### Work order
Only the lines containing the string "April" are needed; copy all of them from the listing.

BEGIN Data excerpts

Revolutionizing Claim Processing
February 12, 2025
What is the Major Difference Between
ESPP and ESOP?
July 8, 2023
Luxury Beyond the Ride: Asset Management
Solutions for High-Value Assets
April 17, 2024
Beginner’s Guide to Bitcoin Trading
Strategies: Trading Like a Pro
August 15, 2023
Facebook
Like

END Data excerpts
BEGIN Data excerpts

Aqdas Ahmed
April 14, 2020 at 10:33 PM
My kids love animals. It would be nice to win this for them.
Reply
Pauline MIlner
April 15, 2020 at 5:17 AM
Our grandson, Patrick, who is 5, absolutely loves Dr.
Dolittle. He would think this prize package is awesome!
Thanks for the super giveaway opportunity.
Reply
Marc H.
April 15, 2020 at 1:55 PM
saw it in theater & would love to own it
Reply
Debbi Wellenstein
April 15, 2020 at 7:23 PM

END Data excerpts

### Task output
April 17, 2024
April 14, 2020 at 10:33 PM
April 15, 2020 at 5:17 AM
April 15, 2020 at 1:55 PM
April 15, 2020 at 7:23 PM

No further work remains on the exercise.